Büyük Doğu fikir ve ahlâk ikliminin en nadir ve nadide mahsulü olan hâkime, bağlı olduğu ölçüler karşısında, ne devlet, ne menfaat, ne kadın, ne his, ne merhamet, tesiri mümkün hiçbir şey düşünülemez.

●Büyük Doğu nizamında hâkim tatbik ettiği kanuna, mahkûm da hesab verdiği hâkime inanır; ve eski bir atasözü olan şu ölçü, taraflarca kanun itimadının ruhunu teşkil eder, "Şeriatın kestiği parmak acımaz!"

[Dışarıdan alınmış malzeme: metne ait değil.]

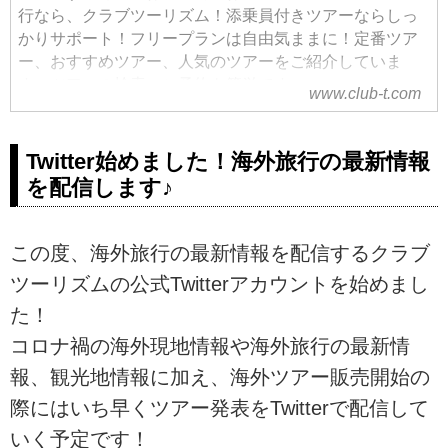
行なら、クラブツーリズム！添乗員付きツアーならしっ
かりサポート！フリープランは自由気ままに！定番ツア
ー、おすすめツアー、人気のツアーをご紹介していま
す。ツアーの検索・ご予約も簡単です。
www.club-t.com
Twitter始めました！海外旅行の最新情報
を配信します♪
この度、海外旅行の最新情報を配信するクラブ
ツーリズムの公式Twitterアカウントを始めまし
た！
コロナ禍の海外現地情報や海外旅行の最新情
報、観光地情報に加え、海外ツアー販売開始の
際にはいち早くツアー発表をTwitterで配信して
いく予定です！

●Büyük Doğu adalet cihazında, merhamet cemiyete, riayet konuna ve ibret suçluya ve bütün suç istidatlılarınadır. "Bu medeniyet asrında bu kadar ağır ceza olur mu?" diye bir görüş, suça gelişme payı vermekten ve tek ferde acıma bahanesi altında cemiyeti feda etmekten başka bir şey değildir. Büyük Doğu adaletinde kanun ve hâkim, boyuna olagelen ve cezalandırılan tüllerin böylece ilelebet devamını değil, kökünden kazınmasını hedef tutar

●Büyük Doğu mahkemesinde hiçbir dâva sürüncemede kalmaz, bir mevsimden öbürüne geçmez ve en hızlı (prosedür-muhakeme şekli) içinde ve her delili tamam olarak hak ve adalete kavuşturulur.

●Büyük Doğu adalet nizamında Allah üzerine yemin eden şahit, amme haklarının müdafii savcı, birer emin vazife örneğidir; ve işlerinde gösterecekleri en küçük uygunsuzluk, cezaların en büyüğünü çekici mahiyettedir.

●Büyük Doğu mahkemelerinin, idam, hapis, sürgün, mecburî işçilik vesaire gibi hükümler dışında, suçluya karşı ve suçuna göre en tesirli ceza müeyyidesi manevîdir ve suçlunun cemiyette teşhiridir. Bu teşhir, suçlunun, suç işlediği ve hüküm giydiği beldenin meydan yerinde, göğsünde yafta, muayyen merasimle sabahtan akşama kadar bekletilmesidir.

●Beratla neticelenen haksız takipten manevî zarar ve ziyanını devlet öder ve sebep olanları cezalandırır.

●Büyük Doğu hâkimi, geçimi ve içtimaî mevkiiyle mütenasip her türlü ihtiyacı için gereken parayı, elindeki harcama mevzularını gösteren resmî cetvele göre, hesap vermeksizin ve herhangi bir muameleye münasip bir ikramiye ödeneceği gibi, devlet kasasından çeker; ve devlet, sadece hâkimin ne çektiğini bilmekle kalır. Mübalâğayla kanaat gösterenlere seneden seneye münasip bir ikramiye ödeneceği gibi, tekaüt zamanında da hâkime, bellibaşlı kıdem ve liyakat ölçülerine göre bir maaş biçilir. Tek cümleyle hâkim, kendisinden beklenen ilmî ve ahlâkî vasıfların korunması adına, her türlü ihtiyaçtan azade tutulur ve başka bir vazifeye tâyini halinde muayyen bir maaş derecesini daima muhafaza eder.